Aufnahme Teilzeitberufstätigkeit steht dem Bezug einer Berufsunfähigkeitsrente nicht entgegen

08.11.2018, Autor: Frau Almuth Arendt-Boellert / Lesedauer ca. 2 Min. (180 mal gelesen)
Wenn ein Versicherter die Aufgaben nicht mehr erfüllen kann, die seine frühere Tätigkeit ausgemacht haben, liegt Berufsunfähigkeit vor. Dies kann auch gelten, wenn noch kleine Bereiche der früheren Tätigkeit fortgeführt werden können,

Wenn ein Versicherter die Aufgaben nicht mehr erfüllen kann, die seine frühere Tätigkeit ausgemacht haben, liegt Berufsunfähigkeit vor. Dies gilt auch, wenn noch kleine Bereiche seiner früheren Tätigkeit fortgeführt werden können, die Anforderungen der gesamten Tätigkeit aber aufgrund der physischen und psychischen Aufgaben sowie ihrer Kompliziertheit insgesamt zu hoch sind, so dass der Versicherte sie nicht mehr als Ganzes bewältigen kann.

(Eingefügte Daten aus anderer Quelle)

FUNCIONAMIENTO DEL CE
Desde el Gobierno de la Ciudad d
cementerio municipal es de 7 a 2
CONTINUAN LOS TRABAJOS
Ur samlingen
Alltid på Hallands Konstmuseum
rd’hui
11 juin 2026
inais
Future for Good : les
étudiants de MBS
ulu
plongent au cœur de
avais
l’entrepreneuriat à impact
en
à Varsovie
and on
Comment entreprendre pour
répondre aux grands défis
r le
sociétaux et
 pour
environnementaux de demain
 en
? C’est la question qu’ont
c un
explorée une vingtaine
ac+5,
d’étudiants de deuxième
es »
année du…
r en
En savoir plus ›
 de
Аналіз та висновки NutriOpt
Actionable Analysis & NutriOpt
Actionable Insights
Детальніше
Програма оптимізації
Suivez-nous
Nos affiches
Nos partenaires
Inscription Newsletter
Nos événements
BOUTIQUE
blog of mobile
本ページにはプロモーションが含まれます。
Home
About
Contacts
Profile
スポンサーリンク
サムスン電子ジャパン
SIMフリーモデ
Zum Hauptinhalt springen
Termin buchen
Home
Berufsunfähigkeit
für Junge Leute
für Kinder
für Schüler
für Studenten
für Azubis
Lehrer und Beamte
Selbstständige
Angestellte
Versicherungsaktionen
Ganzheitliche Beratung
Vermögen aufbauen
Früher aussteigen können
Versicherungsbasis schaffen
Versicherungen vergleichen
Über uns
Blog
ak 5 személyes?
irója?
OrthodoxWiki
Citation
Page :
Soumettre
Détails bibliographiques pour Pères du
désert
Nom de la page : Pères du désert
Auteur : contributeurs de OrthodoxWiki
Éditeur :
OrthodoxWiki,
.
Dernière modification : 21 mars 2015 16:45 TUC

Das OLG Stuttgart stellt in seinem Urteil klar, dass gerade nach einer langen und schweren Erkrankung ein Wiedereinstieg in den Beruf in Teilzeit für den Versicherten von Bedeutung ist.

Der Fall: Nach einem Jahr Arbeitsunfähigkeit Wiedereinstieg ins Berufsleben mit Teilzeit

Wegen Schwindel- und Lähmungserscheinungen aufgrund einer Hirnverletzung war die Klägerin mehr als ein Jahr lang arbeitsunfähig. Sie nahm in dieser Zeit mehrmals an Rehabilitationsmaßnahmen teil. Mit ihrem Arbeitgeber sprach sie ab, die wöchentliche Arbeitszeit ab dem 1. Juli 2009 auf 20 Stunden zu reduzieren (Teilzeit). Zuvor war sie in Vollzeit beschäftigt. Die im Frühjahr 2009 beantragte Berufsunfähigkeitsrente wollte die beklagte Versicherungsgesellschaft nicht leisten. Bei der Klägerin läge keine Berufsunfähigkeit von 50 Prozent gemäß der Versicherungsbedingungen vor. Außerdem müsse sie sich auf die neue Teilzeittätigkeit verweisen lassen.

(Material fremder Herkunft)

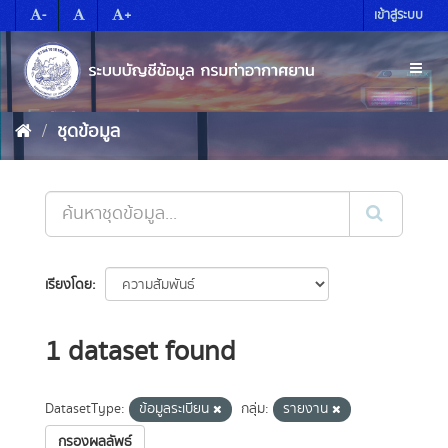
Skip
-
+
เข้าสู่ระบบ
to
content
Toggl
naviga
ชุดข้อมูล
เรียงโดย
1 dataset found
DatasetType:
ข้อมูลระเบียน
กลุ่ม:
รายงาน
กรองผลลัพธ์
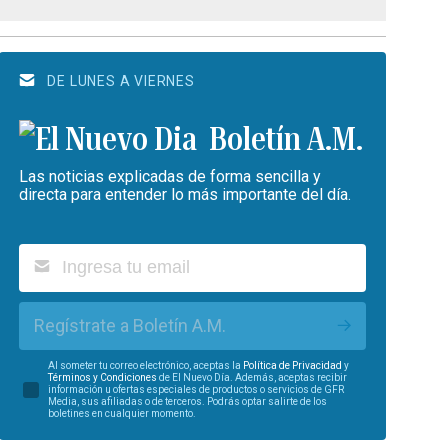
DE LUNES A VIERNES
Boletín A.M.
Las noticias explicadas de forma sencilla y
directa para entender lo más importante del día.
Regístrate a Boletín A.M.
Al someter tu correo electrónico, aceptas la
Política de Privacidad
y
Términos y Condiciones
de El Nuevo Día. Además, aceptas recibir
información u ofertas especiales de productos o servicios de GFR
Media, sus afiliadas o de terceros. Podrás optar salirte de los
boletines en cualquier momento.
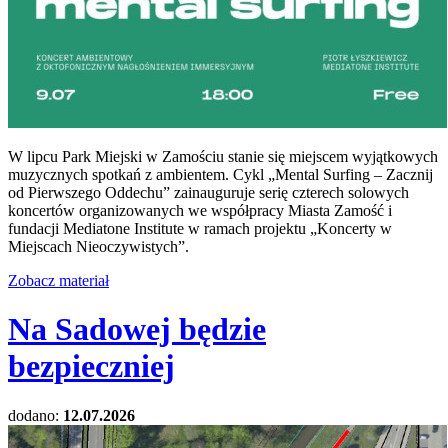
W lipcu Park Miejski w Zamościu stanie się miejscem wyjątkowych
muzycznych spotkań z ambientem. Cykl „Mental Surfing – Zacznij
od Pierwszego Oddechu” zainauguruje serię czterech solowych
koncertów organizowanych we współpracy Miasta Zamość i
fundacji Mediatone Institute w ramach projektu „Koncerty w
Miejscach Nieoczywistych”.
Zobacz materiał
Na Sadowej będzie
bezpieczniej
dodano:
12.07.2026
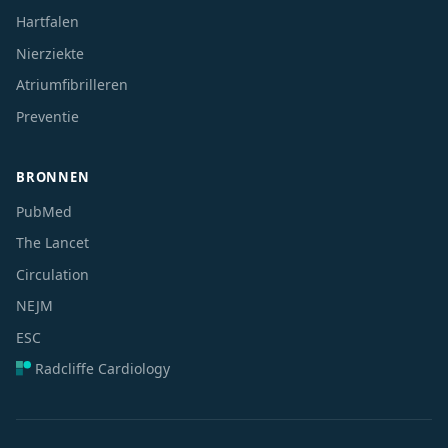
Hartfalen
Nierziekte
Atriumfibrilleren
Preventie
BRONNEN
PubMed
The Lancet
Circulation
NEJM
ESC
Radcliffe Cardiology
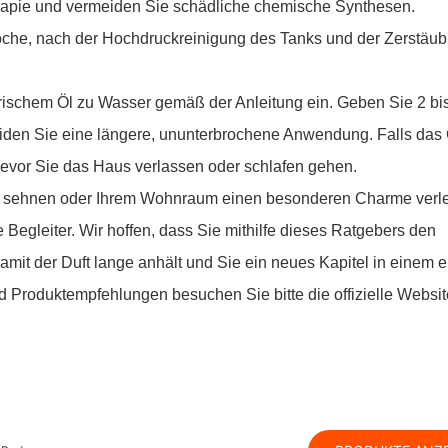
herapie und vermeiden Sie schädliche chemische Synthesen.
che, nach der Hochdruckreinigung des Tanks und der Zerstäub
erischem Öl zu Wasser gemäß der Anleitung ein. Geben Sie 2 bi
meiden Sie eine längere, ununterbrochene Anwendung. Falls das
, bevor Sie das Haus verlassen oder schlafen gehen.
ist sehnen oder Ihrem Wohnraum einen besonderen Charme verl
e Begleiter. Wir hoffen, dass Sie mithilfe dieses Ratgebers den
amit der Duft lange anhält und Sie ein neues Kapitel in einem er
 Produktempfehlungen besuchen Sie bitte die offizielle Websi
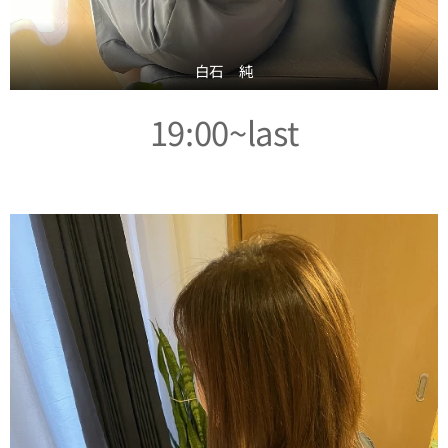
白石 純
19:00~last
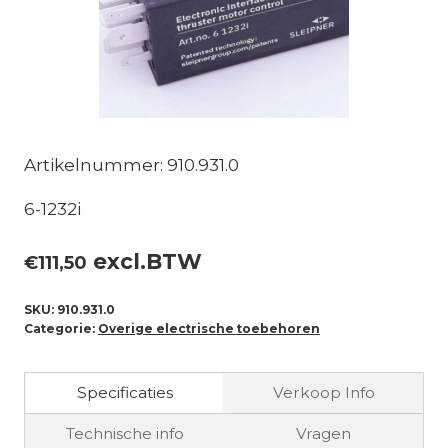
Artikelnummer: 910.931.0
6-1232i
excl.BTW
€
111,50
SKU:
910.931.0
Categorie:
Overige electrische toebehoren
Specificaties
Verkoop Info
Technische info
Vragen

Versicherungsbedingungen sehen Prognosezeitraum von 6 Monaten vor

Die Richter am OLG Stuttgart sahen das anders: Sie urteilten, dass im konkreten Fall Berufsunfähigkeit vorliege, weil es der Klägerin gemäß der Atteste hypothetisch ex ante betrachtet zum Zeitpunkt des Eintritts der Berufsunfähigkeit aller Voraussicht nach mindestens sechs Monate ununterbrochen zumindest 50 Prozent unmöglich war, die zuvor ausgeübte Tätigkeit auszuüben, wie sie ihr ohne Erkrankung nachgegangen war.

Gericht begründet Urteil mit leidensbedingter Arbeitszeitreduzierung.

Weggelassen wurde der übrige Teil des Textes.